Step 2: Prepare input topic and start Kafka producer
Next, we create the input topic named streams-plaintext-input and the output topic named streams-wordcount-output:
bin/kafka-topics.sh --create \ --zookeeper localhost:2181 \ --replication-factor 1 \ --partitions 1 \ --topic streams-plaintext-input
Note: we create the output topic with compaction enabled because the output stream is a changelog stream
bin/kafka-topics.sh --create \ --zookeeper localhost:2181 \ --replication-factor 1 \ --partitions 1 \ --topic streams-wordcount-output \ --config cleanup.policy=compact
The created topic can be described with the same kafka-topics tool:
bin/kafka-topics.sh --zookeeper localhost:2181 --describe
Step 3: Start the Wordcount Application
The following command starts the WordCount demo application:
The demo application will read from the input topic streams-plaintext-input, perform the computations of the WordCount algorithm on each of the read messages, and continuously write its current results to the output topic streams-wordcount-output. Hence there won't be any STDOUT output except log entries as the results are written back into in Kafka.

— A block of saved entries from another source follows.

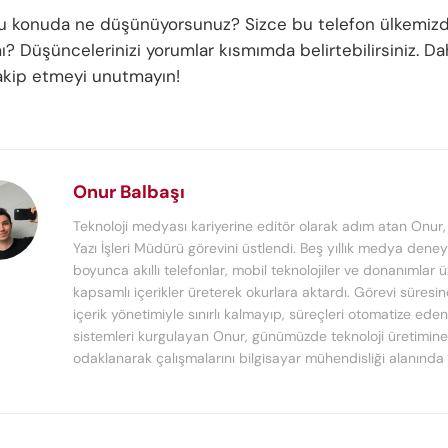
bu konuda ne düşünüyorsunuz? Sizce bu telefon ülkemizd
? Düşüncelerinizi yorumlar kısmımda belirtebilirsiniz. Da
 takip etmeyi unutmayın!
Onur Balbaşı
Teknoloji medyası kariyerine editör olarak adım atan Onur
Yazı İşleri Müdürü görevini üstlendi. Beş yıllık medya deney
boyunca akıllı telefonlar, mobil teknolojiler ve donanımlar 
kapsamlı içerikler üreterek okurlara aktardı. Görevi süresi
içerik yönetimiyle sınırlı kalmayıp, süreçleri otomatize ede
sistemleri kurgulayan Onur, günümüzde teknoloji üretimine
odaklanarak çalışmalarını bilgisayar mühendisliği alanında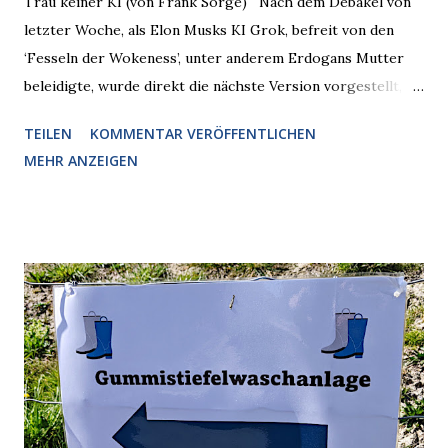
Trau keiner KI (von Frank Sorge) Nach dem Debakel von
letzter Woche, als Elon Musks KI Grok, befreit von den
‘Fesseln der Wokeness’, unter anderem Erdogans Mutter
beleidigte, wurde direkt die nächste Version vorgestellt,
Nummer 4. Also ist klar, warum Musk die Version 3 spontan
TEILEN
KOMMENTAR VERÖFFENTLICHEN
radikalisierte, weil sie ohnehin kurz vor dem Austausch
MEHR ANZEIGEN
stand. Das ist sogar recht logisch, aber nicht, um den
Schaden zu begrenzen. Mit einem solchen Gedanken
verliert der reichste Mann der Welt keine Zeit, es war nur
ein weiterer Test, um zu erkennen, was man anders oder
unauffälliger machen muss, damit die KI rechtslastig
argumentiert. So wird jetzt berichtet, dass der neue Grok
bei diversen Anfragen zu kontroversen Themen auf dem
Weg zu einer Antwort erst einmal Elons eigene Sicht der
Dinge auf Twitter abfragen und entscheidend relevant
verarbeiten muss. Das ist lächerlich und gefährlich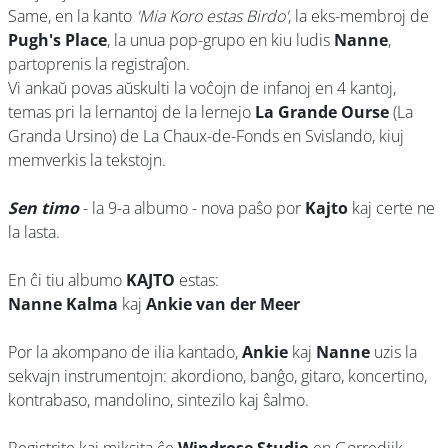
Same, en la kanto
'Mia Koro estas Birdo'
, la eks-membroj de
Pugh's Place
, la unua pop-grupo en kiu ludis
Nanne
,
partoprenis la registraĵon.
Vi ankaŭ povas aŭskulti la voĉojn de infanoj en 4 kantoj,
temas pri la lernantoj de la lernejo
La Grande Ourse
(La
Granda Ursino) de La Chaux-de-Fonds en Svislando, kiuj
memverkis la tekstojn.
Sen timo
- la 9-a albumo - nova paŝo por
Kajto
kaj certe ne
la lasta.
En ĉi tiu albumo
KAJTO
estas:
Nanne Kalma
kaj
Ankie van der Meer
Por la akompano de ilia kantado,
Ankie
kaj
Nanne
uzis la
sekvajn instrumentojn: akordiono, banĝo, gitaro, koncertino,
kontrabaso, mandolino, sintezilo kaj ŝalmo.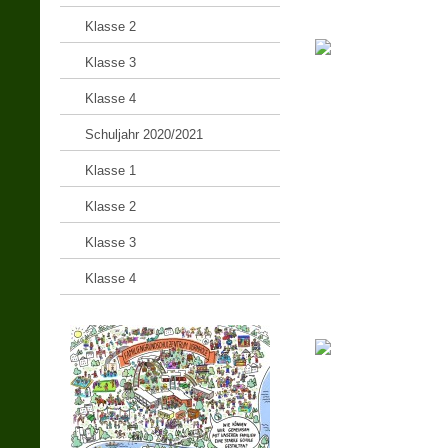
Klasse 2
Klasse 3
Klasse 4
Schuljahr 2020/2021
Klasse 1
Klasse 2
Klasse 3
Klasse 4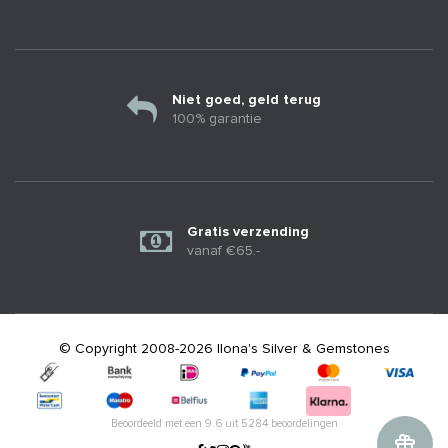
Niet goed, geld terug
100% garantie
Gratis verzending
vanaf €65.-
© Copyright 2008-2026 Ilona's Silver & Gemstones
Beoordeeld met een
9.6
uit
5284
beoordelingen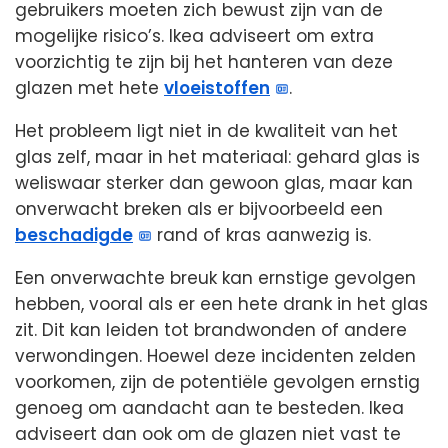
gebruikers moeten zich bewust zijn van de
mogelijke risico’s. Ikea adviseert om extra
voorzichtig te zijn bij het hanteren van deze
glazen met hete
vloeistoffen
.
Het probleem ligt niet in de kwaliteit van het
glas zelf, maar in het materiaal: gehard glas is
weliswaar sterker dan gewoon glas, maar kan
onverwacht breken als er bijvoorbeeld een
beschadigde
rand of kras aanwezig is.
Een onverwachte breuk kan ernstige gevolgen
hebben, vooral als er een hete drank in het glas
zit. Dit kan leiden tot brandwonden of andere
verwondingen. Hoewel deze incidenten zelden
voorkomen, zijn de potentiële gevolgen ernstig
genoeg om aandacht aan te besteden. Ikea
adviseert dan ook om de glazen niet vast te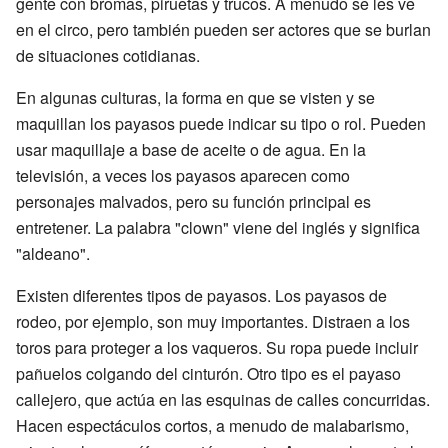
gente con bromas, piruetas y trucos. A menudo se les ve
en el circo, pero también pueden ser actores que se burlan
de situaciones cotidianas.
En algunas culturas, la forma en que se visten y se
maquillan los payasos puede indicar su tipo o rol. Pueden
usar maquillaje a base de aceite o de agua. En la
televisión, a veces los payasos aparecen como
personajes malvados, pero su función principal es
entretener. La palabra "clown" viene del inglés y significa
"aldeano".
Existen diferentes tipos de payasos. Los payasos de
rodeo, por ejemplo, son muy importantes. Distraen a los
toros para proteger a los vaqueros. Su ropa puede incluir
pañuelos colgando del cinturón. Otro tipo es el payaso
callejero, que actúa en las esquinas de calles concurridas.
Hacen espectáculos cortos, a menudo de malabarismo,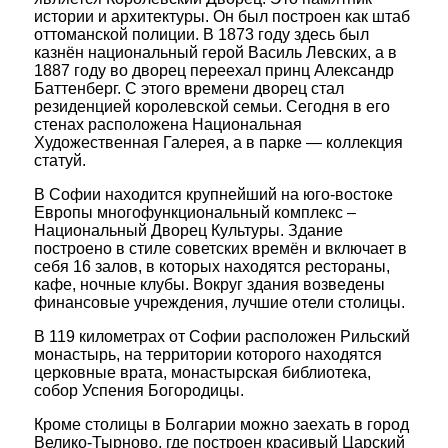
истории и архитектуры. Он был построен как штаб
оттоманской полиции. В 1873 году здесь был
казнён национальный герой Василь Левских, а в
1887 году во дворец переехал принц Александр
Баттенберг. С этого времени дворец стал
резиденцией королевской семьи. Сегодня в его
стенах расположена Национальная
Художественная Галерея, а в парке — коллекция
статуй.
В Софии находится крупнейший на юго-востоке
Европы многофункциональный комплекс –
Национальный Дворец Культуры. Здание
построено в стиле советских времён и включает в
себя 16 залов, в которых находятся рестораны,
кафе, ночные клубы. Вокруг здания возведены
финансовые учреждения, лучшие отели столицы.
В 119 километрах от Софии расположен Рильский
монастырь, на территории которого находятся
церковные врата, монастырская библиотека,
собор Успения Богородицы.
Кроме столицы в Болгарии можно заехать в город
Велико-Тырново, где построен красивый Царский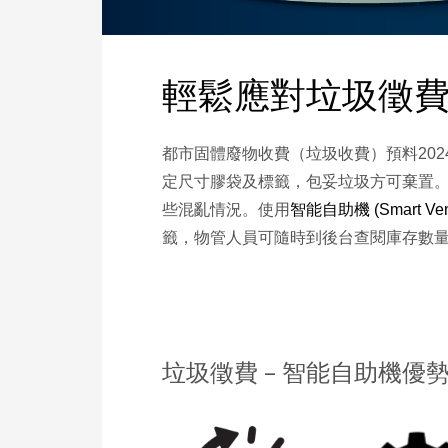
輕鬆應對垃圾徵費
都市固體廢物收費（垃圾收費）預料20
定尺寸膠袋及標籤，包妥垃圾方可棄置
些混亂情況。使用
智能自助機 (Smart Ven
籤，物管人員可隨時到後台查閱庫存數
垃圾徵費 – 智能自助機優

Now we can start the console producer in a separate terminal to write some input data to this topic:
bin/kafka-console-producer.sh --broker-list localhost:9092 --topic streams-plaintext-input
and inspect the output of the WordCount demo application by reading from its output topic with the console consumer in a separate terminal:
bin/kafka-console-consumer.sh --bootstrap-server localhost:9092 \ --topic streams-wordcount-output \ --from-beginning \ --formatter kafka.tools.DefaultMessageFormatter \ --property print.key=true \ --property print.value=true \ --property key.deserializer=org.apache.kafka.common.serialization.StringDeserializer \ --property value.deserializer=org.apache.kafka.common.serialization.LongDeserializer
Step 4: Process some data
Now let's write some message with the console producer into the input topic streams-plaintext-input by entering a single line of text and then hit <RETURN>. This will send a new message to the input topic, where the message key is null and the message value is the string encoded text line that you just entered (in practice, input data for applications will typically be streaming continuously into Kafka, rather than being manually entered as we do in this quickstart):
bin/kafka-console-producer.sh --broker-list localhost:9092 --topic streams-plaintext-input > all streams lead to kafka
This message will be processed by the Wordcount application and the following output data will be written to the streams-wordcount-output topic and printed by the console consumer:
bin/kafka-console-consumer.sh --bootstrap-server localhost:9092 --topic streams-wordcount-output \ --from-beginning \ --formatter kafka.tools.DefaultMessageFormatter \ --property print.key=true \ --property print.value=true \ --property key.deserializer=org.apache.kafka.common.serialization.StringDeserializer \ --property value.deserializer=org.apache.kafka.common.serialization.LongDeserializer > all 1 > streams 1 > lead 1 > to 1 > kafka 1
To test the APP further, we can type the following to Kafka producer:
> hello kafka streams
In your other terminal in which the console consumer is running, you will observe that the WordCount application wrote new output data:
> bin/kafka-console-consumer.sh --bootstrap-server localhost:9092 --topic streams-wordcount-output \ --from-beginning \ --formatter kafka.tools.DefaultMessageFormatter \ --property print.key=true \ --property print.value=true \ --property key.deserializer=org.apache.kafka.common.serialization.StringDeserializer \ --property value.deserializer=org.apache.kafka.common.serialization.LongDeserializer all 1 streams 1 lead 1 to 1 kafka 1 hello 1 kafka 2 streams 2
Here the last printed lines kafka 2 and streams 2 indicate updates to the keys kafka and streams whose counts have been incremented from 1 to 2. Whenever you write further input messages to the input topic, you will observe new messages being added to the streams-wordcount-output topic, representing the most recent word counts as computed by the WordCount application.
Step 5: Teardown the application
You can now stop the console consumer, the console producer, the Wordcount application, the Kafka broker and the ZooKeeper server in order via Ctrl-C.